§ **Directions for this task**
Beginning with the line that holds "văn xuôi, sách" and finishing with the line that holds "2012年3月8日 8:00", repeat the listing exactly, leaving every picture out.

***

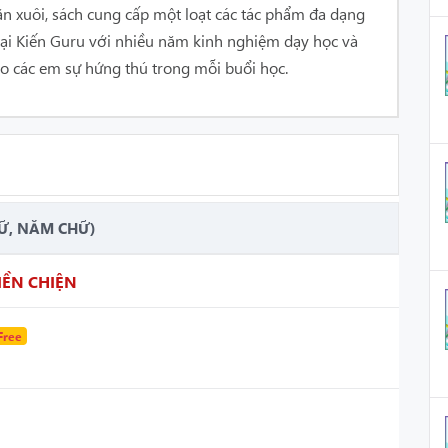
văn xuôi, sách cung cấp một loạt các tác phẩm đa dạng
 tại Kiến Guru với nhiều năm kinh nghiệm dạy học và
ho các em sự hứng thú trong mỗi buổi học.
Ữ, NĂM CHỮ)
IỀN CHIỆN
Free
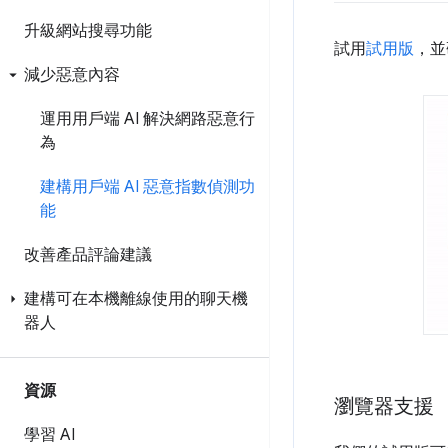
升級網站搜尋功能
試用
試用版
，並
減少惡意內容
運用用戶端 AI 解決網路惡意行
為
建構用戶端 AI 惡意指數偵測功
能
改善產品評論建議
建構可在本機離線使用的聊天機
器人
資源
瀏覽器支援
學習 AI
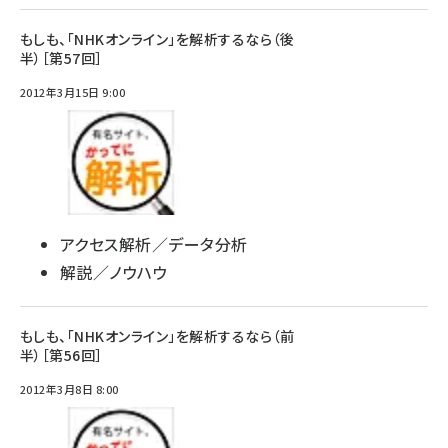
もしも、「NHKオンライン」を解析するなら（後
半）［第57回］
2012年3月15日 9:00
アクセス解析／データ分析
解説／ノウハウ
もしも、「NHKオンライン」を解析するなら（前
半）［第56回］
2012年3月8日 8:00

***

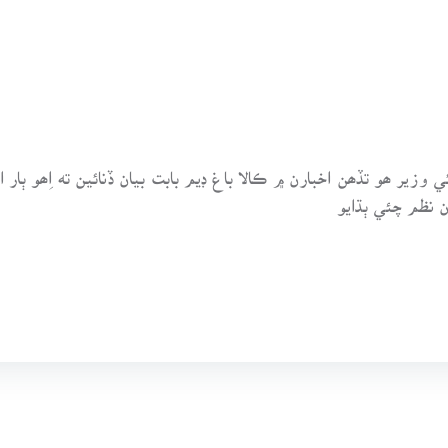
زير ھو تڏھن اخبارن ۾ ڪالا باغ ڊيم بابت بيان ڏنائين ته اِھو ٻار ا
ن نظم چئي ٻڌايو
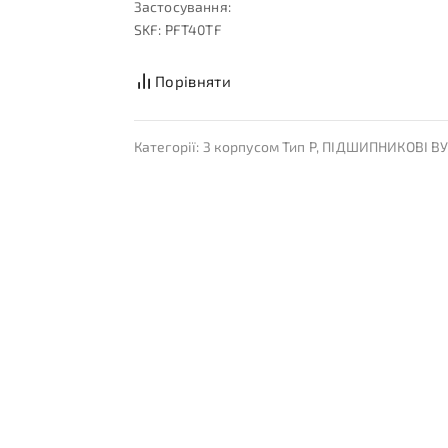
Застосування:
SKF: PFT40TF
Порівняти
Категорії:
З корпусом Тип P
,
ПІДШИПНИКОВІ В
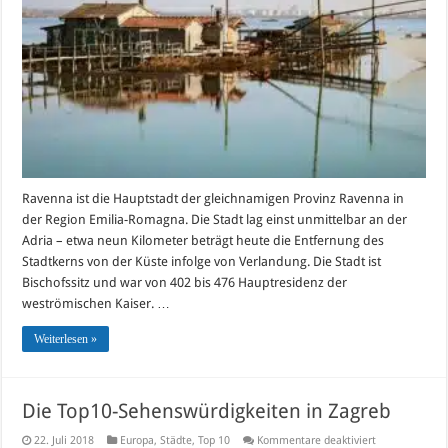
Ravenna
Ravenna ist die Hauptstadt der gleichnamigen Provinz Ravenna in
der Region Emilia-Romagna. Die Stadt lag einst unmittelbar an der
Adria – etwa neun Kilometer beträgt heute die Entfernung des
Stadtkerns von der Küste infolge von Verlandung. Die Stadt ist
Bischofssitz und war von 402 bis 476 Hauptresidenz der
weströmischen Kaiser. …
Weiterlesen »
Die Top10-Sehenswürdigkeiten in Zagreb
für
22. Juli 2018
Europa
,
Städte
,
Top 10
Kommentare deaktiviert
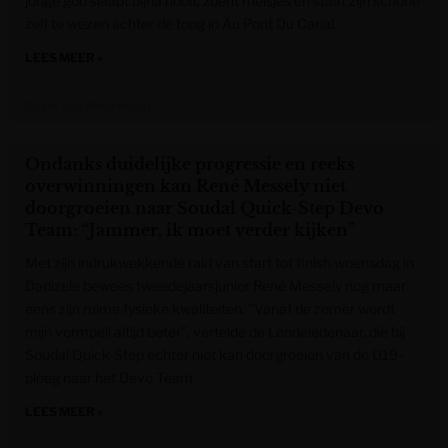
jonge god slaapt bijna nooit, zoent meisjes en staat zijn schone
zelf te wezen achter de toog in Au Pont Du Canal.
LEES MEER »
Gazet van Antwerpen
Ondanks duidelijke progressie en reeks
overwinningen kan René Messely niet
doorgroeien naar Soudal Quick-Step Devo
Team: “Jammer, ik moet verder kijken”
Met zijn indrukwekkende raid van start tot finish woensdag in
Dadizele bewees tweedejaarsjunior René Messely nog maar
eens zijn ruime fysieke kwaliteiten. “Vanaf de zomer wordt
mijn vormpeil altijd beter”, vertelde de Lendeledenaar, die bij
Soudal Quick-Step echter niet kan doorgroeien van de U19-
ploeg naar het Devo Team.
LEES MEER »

***

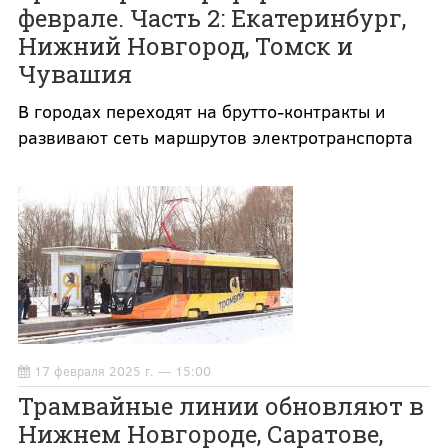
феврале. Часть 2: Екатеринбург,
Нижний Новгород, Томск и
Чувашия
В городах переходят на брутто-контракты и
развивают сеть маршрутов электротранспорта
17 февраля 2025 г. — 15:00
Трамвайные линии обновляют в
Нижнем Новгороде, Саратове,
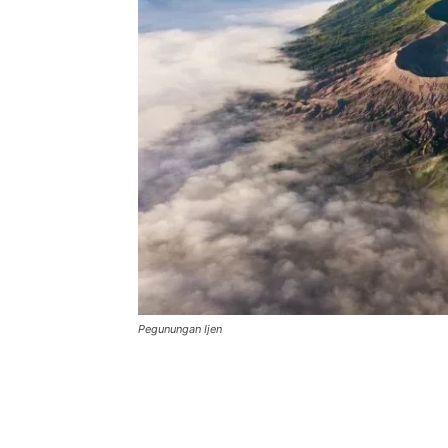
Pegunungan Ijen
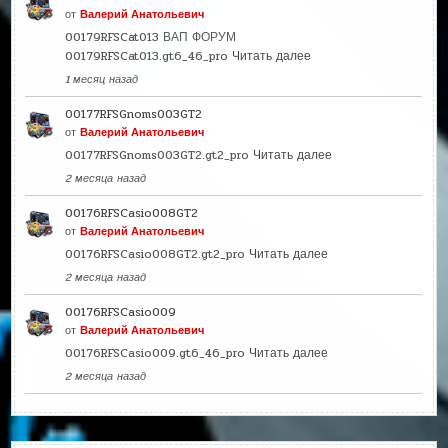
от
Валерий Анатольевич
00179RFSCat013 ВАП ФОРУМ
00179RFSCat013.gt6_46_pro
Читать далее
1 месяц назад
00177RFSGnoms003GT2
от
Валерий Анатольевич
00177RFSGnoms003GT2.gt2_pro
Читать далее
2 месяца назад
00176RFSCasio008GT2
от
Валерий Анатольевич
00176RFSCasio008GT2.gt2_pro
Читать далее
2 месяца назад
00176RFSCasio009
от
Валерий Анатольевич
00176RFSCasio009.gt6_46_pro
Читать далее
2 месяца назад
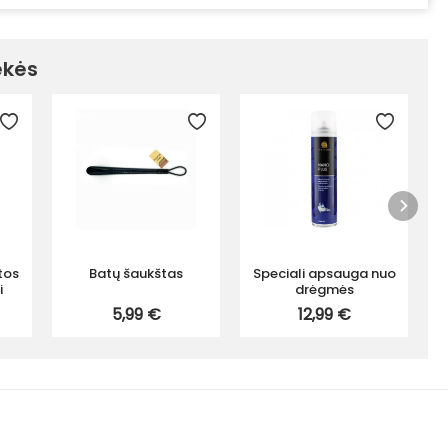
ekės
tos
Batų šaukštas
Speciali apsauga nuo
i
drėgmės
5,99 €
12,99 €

***

§ **Task solution**
văn xuôi, sách cung cấp một loạt các tác phẩm đa dạng
 tại Kiến Guru với nhiều năm kinh nghiệm dạy học và
ho các em sự hứng thú trong mỗi buổi học.
Ữ, NĂM CHỮ)
IỀN CHIỆN
Free
升級網站搜尋功能
試用
試用版
，並
減少惡意內容
運用用戶端 AI 解決網路惡意行
為
建構用戶端 AI 惡意指數偵測功
能
改善產品評論建議
建構可在本機離線使用的聊天機
器人
資源
瀏覽器支援
學習 AI
もしも、「NHKオンライン」を解析するなら（後
半）［第57回］
2012年3月15日 9:00
アクセス解析／データ分析
解説／ノウハウ
もしも、「NHKオンライン」を解析するなら（前
半）［第56回］
2012年3月8日 8:00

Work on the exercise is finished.